Brian John Mitchell publishes an ever-growing collection of micro mini comix through his Silber Media outfit. Just A Man is western written by Mitchell and drawn by Andrew White. The story is continued from issue to issue, but each one features a full chapter that can be appreciated on its own. Mitchell provides an opening recap of past events on page one, so it’s easy for old and new readers to get (back) up to speed quickly.
Like Mitchell’s other titles each page of Just A Man features a single illustration with narration below. Most of the story is narration, with only occasional dialogue that appears in word balloons inside the full page panel.
In issue #1 our Man returns from tending his crops only to discover his family gone and his farmhouse in flames. He kills the local land baron McTeague and is left homeless and alone.
In issue #2 our Man makes his way across the plains, finds a new town, and a new job. Of course, it’s not an easy job as issue #3 reveals. It’s a rescue mission, but as our Man gets deeper into the assignment he finds himself struggling to untangle the truth.
Mitchell’s story unfolds at a steady pace with each chapter taking the unlikely hero in new directions. By the third installment complicati
ons arise and the already shaken hero wonders what’s real and who can be trusted. Like good pulp fiction, each chapter ends with a cliffhanger leaving the reader anxious for the next installment.
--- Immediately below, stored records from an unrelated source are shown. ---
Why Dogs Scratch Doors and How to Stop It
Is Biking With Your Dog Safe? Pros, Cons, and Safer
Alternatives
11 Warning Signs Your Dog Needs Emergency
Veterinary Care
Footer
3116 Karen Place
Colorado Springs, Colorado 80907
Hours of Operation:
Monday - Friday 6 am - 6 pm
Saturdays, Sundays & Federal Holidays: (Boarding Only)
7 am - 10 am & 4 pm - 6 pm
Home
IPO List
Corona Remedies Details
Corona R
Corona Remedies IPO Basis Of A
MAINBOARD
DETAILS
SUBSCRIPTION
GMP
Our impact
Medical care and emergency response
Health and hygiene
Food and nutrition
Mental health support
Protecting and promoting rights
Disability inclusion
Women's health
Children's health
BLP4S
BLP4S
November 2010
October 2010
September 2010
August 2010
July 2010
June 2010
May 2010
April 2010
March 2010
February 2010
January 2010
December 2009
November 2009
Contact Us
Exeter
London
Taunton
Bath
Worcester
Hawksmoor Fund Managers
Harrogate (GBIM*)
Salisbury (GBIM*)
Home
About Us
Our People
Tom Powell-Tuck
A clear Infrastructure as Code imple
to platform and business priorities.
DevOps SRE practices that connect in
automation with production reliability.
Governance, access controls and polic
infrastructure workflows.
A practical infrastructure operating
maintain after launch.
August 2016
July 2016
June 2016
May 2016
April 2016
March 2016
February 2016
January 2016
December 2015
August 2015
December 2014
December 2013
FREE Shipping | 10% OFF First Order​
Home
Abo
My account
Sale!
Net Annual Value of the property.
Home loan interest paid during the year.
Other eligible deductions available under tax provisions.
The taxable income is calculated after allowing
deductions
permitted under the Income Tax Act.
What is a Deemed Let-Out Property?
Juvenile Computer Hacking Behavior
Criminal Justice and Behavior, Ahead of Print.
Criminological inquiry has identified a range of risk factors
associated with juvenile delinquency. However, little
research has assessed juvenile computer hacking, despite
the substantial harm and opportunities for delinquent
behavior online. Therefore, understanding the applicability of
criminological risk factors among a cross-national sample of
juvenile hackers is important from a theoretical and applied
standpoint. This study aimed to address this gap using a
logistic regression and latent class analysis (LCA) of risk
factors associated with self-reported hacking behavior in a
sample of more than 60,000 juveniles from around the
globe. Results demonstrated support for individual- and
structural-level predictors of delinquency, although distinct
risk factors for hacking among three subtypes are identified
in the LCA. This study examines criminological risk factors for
White’s artwork is simple but effective. Much of his part of the storytelling is conveyed in long shots. He keeps the characters distant except for an occasional dramatic close-up. Likewise, he concentrates on a straightforward approach to the action, occasionally lingering on a symbolic image like a whiskey glass or a raven.
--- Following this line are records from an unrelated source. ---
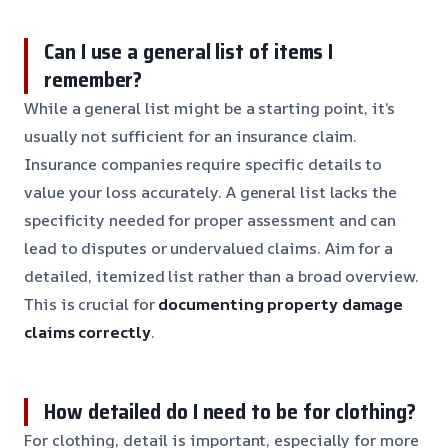
Can I use a general list of items I
remember?
While a general list might be a starting point, it’s
usually not sufficient for an insurance claim.
Insurance companies require specific details to
value your loss accurately. A general list lacks the
specificity needed for proper assessment and can
lead to disputes or undervalued claims. Aim for a
detailed, itemized list rather than a broad overview.
This is crucial for
documenting property damage
claims correctly
.
How detailed do I need to be for clothing?
For clothing, detail is important, especially for more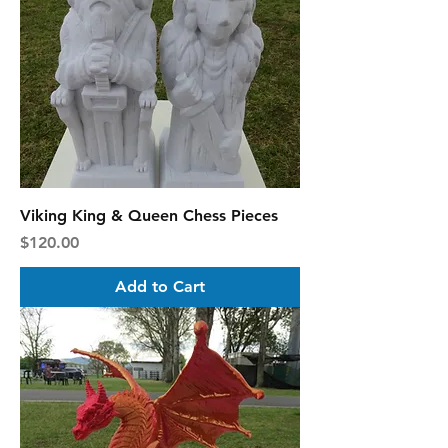
Viking King & Queen Chess Pieces
Price
$120.00
Add to Cart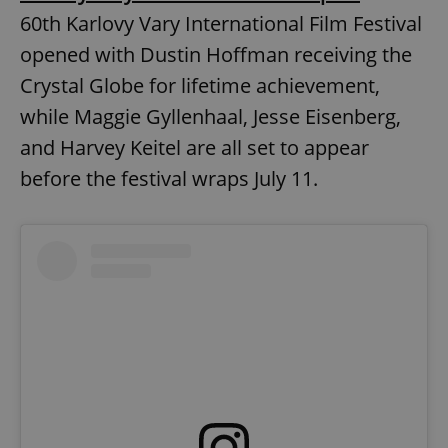
60th Karlovy Vary International Film Festival
opened with Dustin Hoffman receiving the
add_logo_profile_modal_displayed
.expats.cz
1 
Crystal Globe for lifetime achievement,
while Maggie Gyllenhaal, Jesse Eisenberg,
and Harvey Keitel are all set to appear
before the festival wraps July 11.
^qs_[0-9]+$
.expats.cz
1 m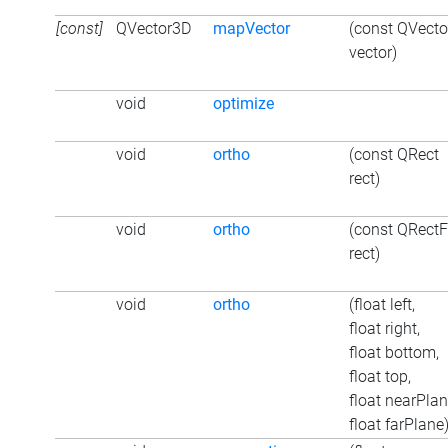
[const]
QVector3D
mapVector
(const QVect
vector)
void
optimize
void
ortho
(const QRect
rect)
void
ortho
(const QRectF
rect)
void
ortho
(float left,
float right,
float bottom,
float top,
float nearPlan
float farPlane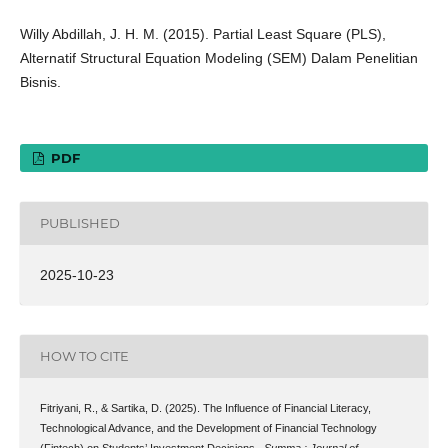
Willy Abdillah, J. H. M. (2015). Partial Least Square (PLS),
Alternatif Structural Equation Modeling (SEM) Dalam Penelitian
Bisnis.
PDF
PUBLISHED
2025-10-23
HOW TO CITE
Fitriyani, R., & Sartika, D. (2025). The Influence of Financial Literacy,
Technological Advance, and the Development of Financial Technology
(Fintech) on Students’ Investment Decisions .
Summa : Journal of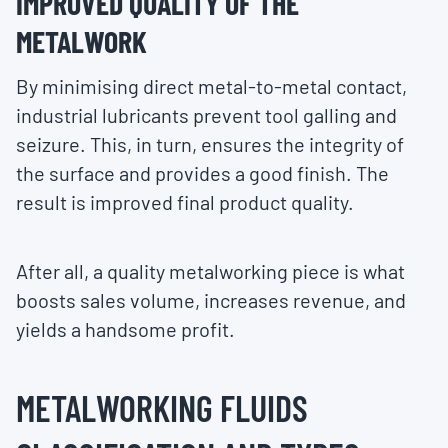
IMPROVED QUALITY OF THE
METALWORK
By minimising direct metal-to-metal contact,
industrial lubricants prevent tool galling and
seizure. This, in turn, ensures the integrity of
the surface and provides a good finish. The
result is improved final product quality.
After all, a quality metalworking piece is what
boosts sales volume, increases revenue, and
yields a handsome profit.
METALWORKING FLUIDS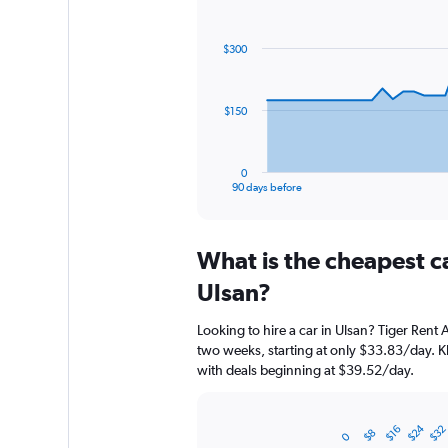
Chart
Chart
graphic.
with
91
$300
data
points.
The
$150
chart
has
1
0
X
End
90 days before
of
axis
interactive
displaying
chart
categories.
What is the cheapest c
Range:
91
Ulsan?
categories.
The
Looking to hire a car in Ulsan? Tiger Rent 
chart
two weeks, starting at only $33.83/day. Kh
has
with deals beginning at $39.52/day.
1
Y
axis
$24
$32
$16
displaying
Bar
$8
Chart
0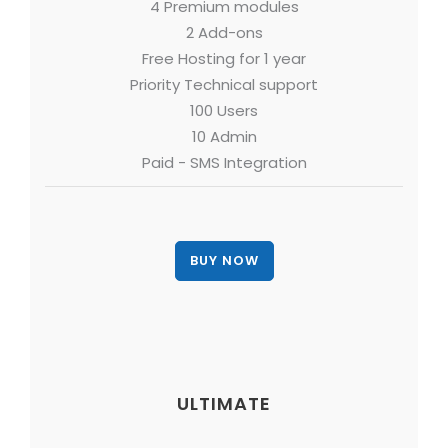
4 Premium modules
2 Add-ons
Free Hosting for 1 year
Priority Technical support
100 Users
10 Admin
Paid - SMS Integration
ULTIMATE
~ Richard Krauss, Midnight Fiction

This series features terse stories set firmly in the tradition set by the likes of the man with no name, and Jonah Hex. (Forgive me, these are the only western characters that I know). The man in question in this one sees something terrible happen to his family, and sets out to wreak vengeance on those who have wronged him. Of course, this leads to a few developments that see a new phase in his life arise.
While the first two issues of this series set up a status quo, things go absolutely insane in the third bit, as the man sees someone from his past turn up in an unexpected way. A great series if you like the tense quiet of the western.
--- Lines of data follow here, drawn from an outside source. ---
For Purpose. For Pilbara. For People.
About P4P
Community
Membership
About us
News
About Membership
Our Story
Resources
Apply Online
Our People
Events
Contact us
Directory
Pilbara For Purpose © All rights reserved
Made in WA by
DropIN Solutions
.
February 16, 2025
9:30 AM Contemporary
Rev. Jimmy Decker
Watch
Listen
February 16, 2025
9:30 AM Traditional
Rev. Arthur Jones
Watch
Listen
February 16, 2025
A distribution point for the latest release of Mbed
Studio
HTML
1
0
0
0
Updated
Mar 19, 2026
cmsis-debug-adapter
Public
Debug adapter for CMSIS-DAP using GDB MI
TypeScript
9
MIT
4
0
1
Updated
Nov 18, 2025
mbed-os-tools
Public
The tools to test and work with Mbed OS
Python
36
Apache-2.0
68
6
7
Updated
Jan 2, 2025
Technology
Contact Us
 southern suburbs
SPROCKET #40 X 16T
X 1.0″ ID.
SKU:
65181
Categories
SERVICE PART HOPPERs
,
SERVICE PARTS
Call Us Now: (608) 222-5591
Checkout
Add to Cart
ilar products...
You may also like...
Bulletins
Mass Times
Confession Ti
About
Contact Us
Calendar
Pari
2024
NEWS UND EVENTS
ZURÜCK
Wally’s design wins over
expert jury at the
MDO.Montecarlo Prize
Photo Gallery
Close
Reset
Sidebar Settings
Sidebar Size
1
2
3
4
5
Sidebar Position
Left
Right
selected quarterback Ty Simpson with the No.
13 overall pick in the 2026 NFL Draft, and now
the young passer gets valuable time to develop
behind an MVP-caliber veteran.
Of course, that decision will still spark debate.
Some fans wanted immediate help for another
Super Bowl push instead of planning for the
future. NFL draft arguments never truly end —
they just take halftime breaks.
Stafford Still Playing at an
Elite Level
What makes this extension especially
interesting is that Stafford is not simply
~ Brandon Schatz, Comixtreme

Instead of giving a plot summary of the series thus far, I’ll say this — Just A Man is the best western film that’s never been made.
I loved the first issue of this title, which was a perfect mini-comic journey into violent depravity. Now, the second and third installments step things up to a whole new level.
I turned the pages furiously as I read because Andrew White’s art is extremely engaging. It’s raw and sparse, but the perfect compliment to Brian John Mitchell’s candid script.
~ Nick Marino, AudioShocker

Silber Media sent in 5 mini comics,which i’m reviewing together.
the format is so small that every page is 1 panel.
the stories tend to be dreamlike & involve violence.
the art tends towards the simple side,& works well with the plain writing.
my biggest complaint is that my fie motor skills make it hard to read such a small publication.
very few zines are a buck these days,& these would be worth a try if you love comics.